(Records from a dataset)
○ ○ ○ ○ ○ ○ ○
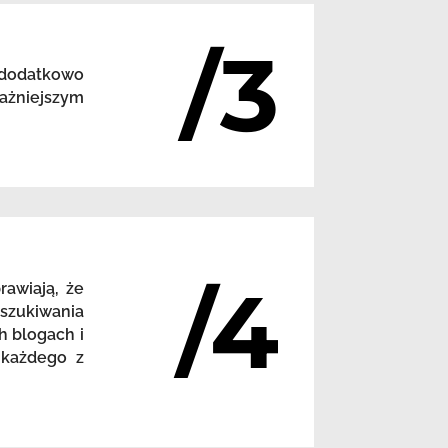
/3
 dodatkowo
ażniejszym
/4
awiają, że
szukiwania
h blogach i
 każdego z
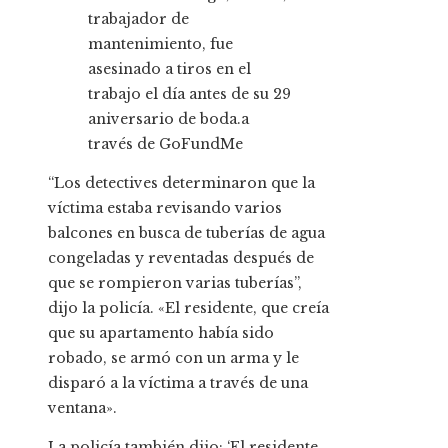
trabajador de
mantenimiento, fue
asesinado a tiros en el
trabajo el día antes de su 29
aniversario de boda.
a
través de GoFundMe
“Los detectives determinaron que la
víctima estaba revisando varios
balcones en busca de tuberías de agua
congeladas y reventadas después de
que se rompieron varias tuberías”,
dijo la policía. «El residente, que creía
que su apartamento había sido
robado, se armó con un arma y le
disparó a la víctima a través de una
ventana».
La policía también dijo: ‘El residente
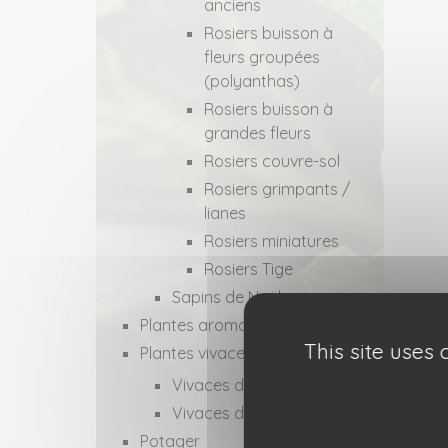
anciens
Rosiers buisson à
fleurs groupées
(polyanthas)
Rosiers buisson à
grandes fleurs
Rosiers couvre-sol
Rosiers grimpants /
lianes
Rosiers miniatures
Rosiers Tige
Sapins de Noël
Plantes aromatiques
This site uses
Plantes vivaces
Vivaces d’ombre
Vivaces de plein soleil
Potager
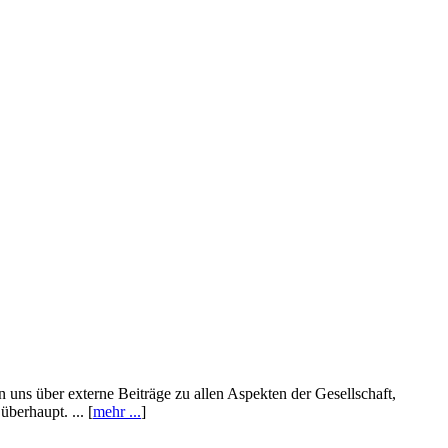
n uns über externe Beiträge zu allen Aspekten der Gesellschaft,
berhaupt. ... [
mehr ...
]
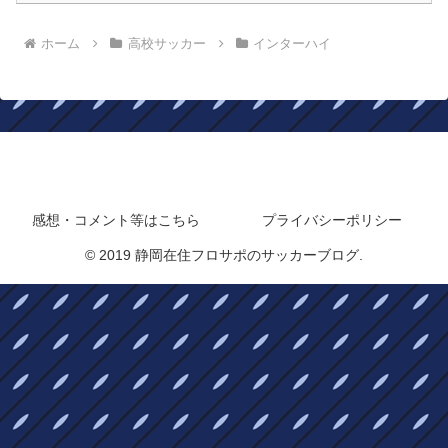
ホーム
高校サッカー
インターハイ
静岡在住フロサポのサッカーブログ
感想・コメント等はこちら
プライバシーポリシー
© 2019 静岡在住フロサポのサッカーブログ.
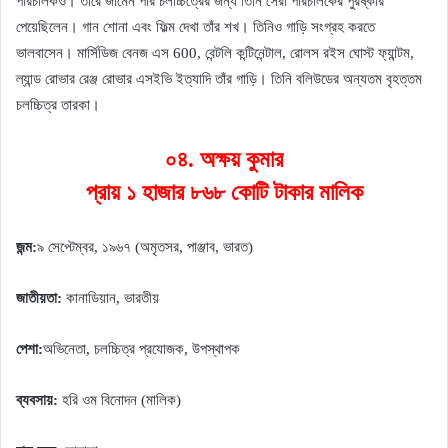
পরিচালকও। তারে জামেন পার চলচ্চিত্রের জন্য তিনি সেরা পরিচালকের পুরষ্কার
পেয়েছিলেন। গান শোনা এবং ফিল্ম দেখা তাঁর শখ। তিনিও গাড়ি সংগ্রহ করতে
ভালবাসেন। মার্সিডিজ বেনজ এস 600, বেন্টলি কন্টিনেন্টাল, রোলস রইস ঘোস্ট ফ্যান্টম,
ল্যান্ড রোভার রেঞ্জ রোভার এসইভি ইত্যাদি তাঁর গাড়ি। তিনি বলিউডের অন্যতম বৃহত্তম
চলচ্চিত্র তারকা।
০৪. অক্ষয় কুমার
প্রায় ১ হাজার ৮৬৮ কোটি টাকার মালিক
জন্ম:
৯ সেপ্টেম্বর, ১৯৬৭ (অমৃতসর, পাঞ্জাব, ভারত)
জাতীয়তা:
কানাডিয়ান, ভারতীয়
পেশা:
অভিনেতা, চলচ্চিত্র প্রযোজক, উপস্থাপক
ব্যবসায়:
হরি ওম বিনোদন (মালিক)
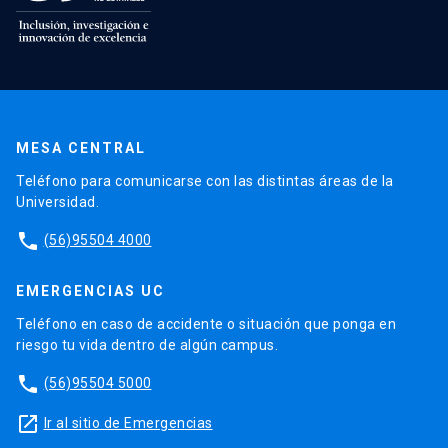
MESA CENTRAL
Teléfono para comunicarse con las distintas áreas de la
Universidad.
phone
(56)95504 4000
EMERGENCIAS UC
Teléfono en caso de accidente o situación que ponga en
riesgo tu vida dentro de algún campus.
phone
(56)95504 5000
launch
Ir al sitio de Emergencias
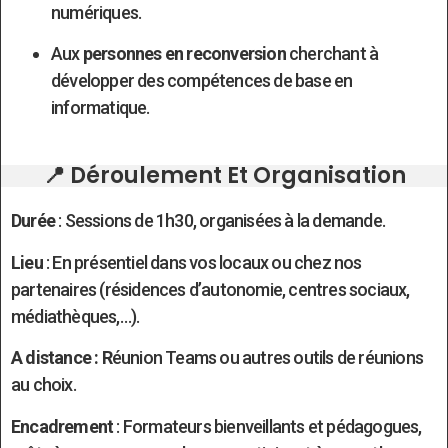
numériques.
Aux
personnes en reconversion
cherchant à
développer des compétences de base en
informatique.
📍 Déroulement Et Organisation
Durée
: Sessions de 1h30, organisées à la demande.
Lieu
: En présentiel dans vos locaux ou chez nos
partenaires (résidences d’autonomie, centres sociaux,
médiathèques,…).
A distance : R
éunion Teams ou autres outils de réunions
au choix.
Encadrement
: Formateurs bienveillants et pédagogues,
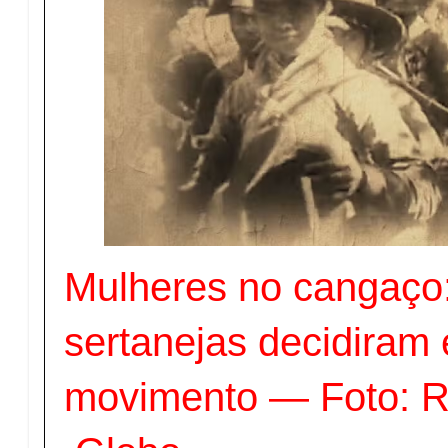
Mulheres no cangaço:
sertanejas decidiram 
movimento — Foto: 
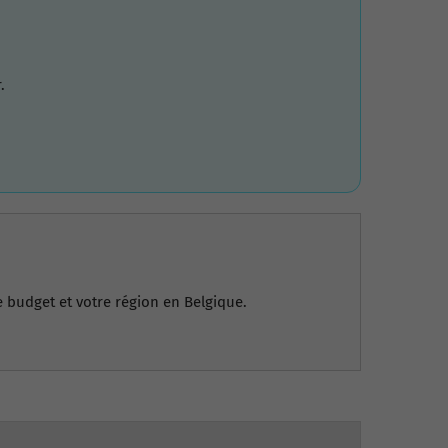
.
e budget et votre région en Belgique.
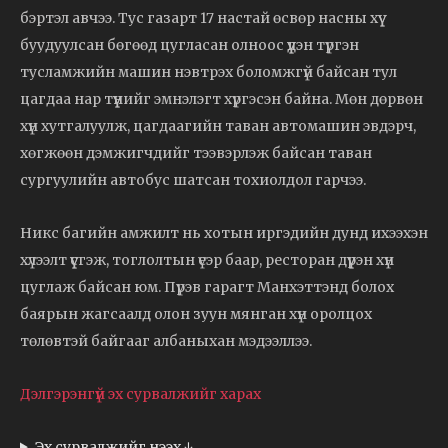
бэртэл авчээ. Тус газарт 17 настай өсвөр насны хүү
буудуулсан бөгөөд цугласан олноос үүдэн түргэн
тусламжийн машин нэвтрэх боломжгүй байсан тул
цагдаа нар түүнийг эмнэлэгт хүргэсэн байна. Мөн дөрвөн
хүн хутгалуулж, цагдаагийн таван автомашин эвдэрч,
хөгжөөн дэмжигчдийг тээвэрлэж байсан таван
сургуулийн автобус шатсан тохиолдол гарчээ.
Никс багийн амжилт нь хотын иргэдийн дунд ихээхэн
хүлээлт үүсгэж, тоглолтын үеэр баар, ресторан дүүрэн хүн
цуглаж байсан юм. Пүрэв гарагт Манхэттэнд болох
баярын жагсаалд олон зуун мянган хүн оролцох
төлөвтэй байгааг албаныхан мэдээллээ.
Дэлгэрэнгүй эх сурвалжийг харах
Эх сурвалжийг нээх ↓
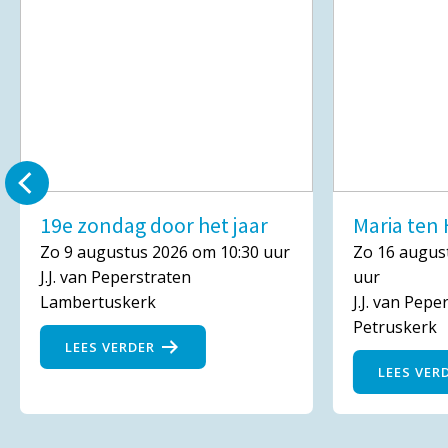
19e zondag door het jaar
Maria te
Zo 9 augustus 2026 om 10:30 uur
Zo 16 augus
J.J. van Peperstraten
uur
Lambertuskerk
J.J. van Pepe
Petruskerk
LEES VERDER
LEES VER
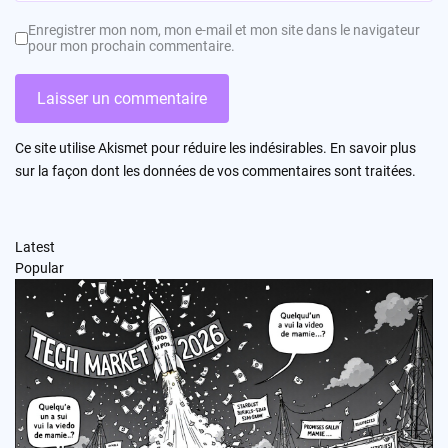
Enregistrer mon nom, mon e-mail et mon site dans le navigateur
pour mon prochain commentaire.
Ce site utilise Akismet pour réduire les indésirables.
En savoir plus
sur la façon dont les données de vos commentaires sont traitées
.
Latest
Popular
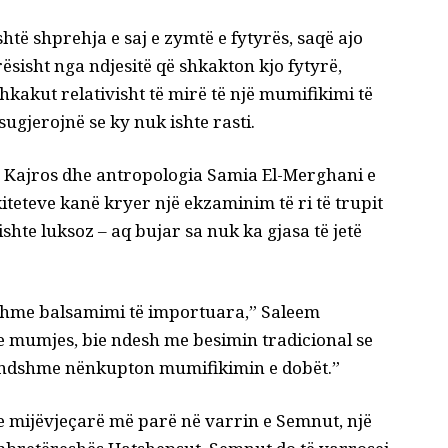
htë shprehja e saj e zymtë e fytyrës, saqë ajo
isht nga ndjesitë që shkakton kjo fytyrë,
shkakut relativisht të mirë të një mumifikimi të
sugjerojnë se ky nuk ishte rasti.
të Kajros dhe antropologia Samia El-Merghani e
kiteteve kanë kryer një ekzaminim të ri të trupit
 ishte luksoz – aq bujar sa nuk ka gjasa të jetë
shme balsamimi të importuara,”
Saleem
 e mumjes, bie ndesh me besimin tradicional se
rendshme nënkupton mumifikimin e dobët.”
e mijëvjeçarë më parë në varrin e Semnut, një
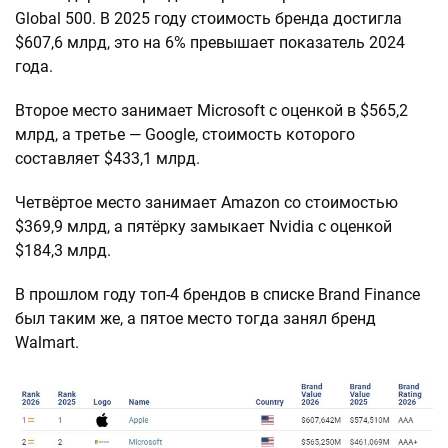
Global 500. В 2025 году стоимость бренда достигла
$607,6 млрд, это на 6% превышает показатель 2024
года.
Второе место занимает Microsoft с оценкой в $565,2
млрд, а третье — Google, стоимость которого
составляет $433,1 млрд.
Четвёртое место занимает Amazon со стоимостью
$369,9 млрд, а пятёрку замыкает Nvidia с оценкой
$184,3 млрд.
В прошлом году топ-4 брендов в списке Brand Finance
был таким же, а пятое место тогда занял бренд
Walmart.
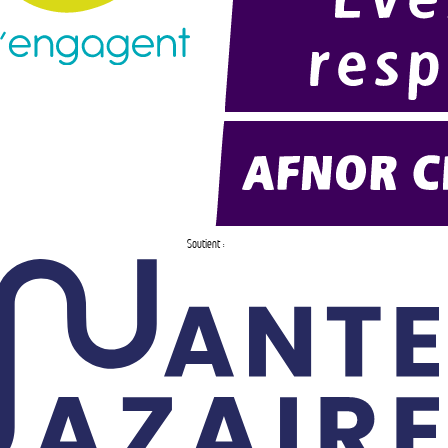
Soutient :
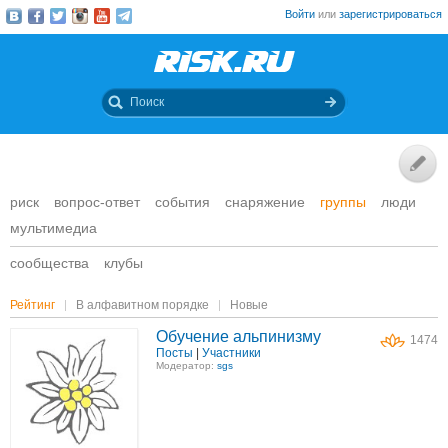
Войти
или
зарегистрироваться
риск
вопрос-ответ
события
снаряжение
группы
люди
мультимедиа
сообщества
клубы
Рейтинг
В алфавитном порядке
Новые
Обучение альпинизму
1474
Посты
|
Участники
Модератор:
sgs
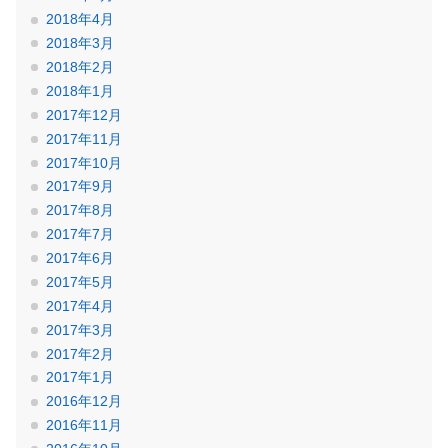
2018年4月
2018年3月
2018年2月
2018年1月
2017年12月
2017年11月
2017年10月
2017年9月
2017年8月
2017年7月
2017年6月
2017年5月
2017年4月
2017年3月
2017年2月
2017年1月
2016年12月
2016年11月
○ ○ ○ ○ ○ ○ ○
(Work task)
A single figure is all that is needed: the number of lines above that contain the string "pour".

(Task response)
2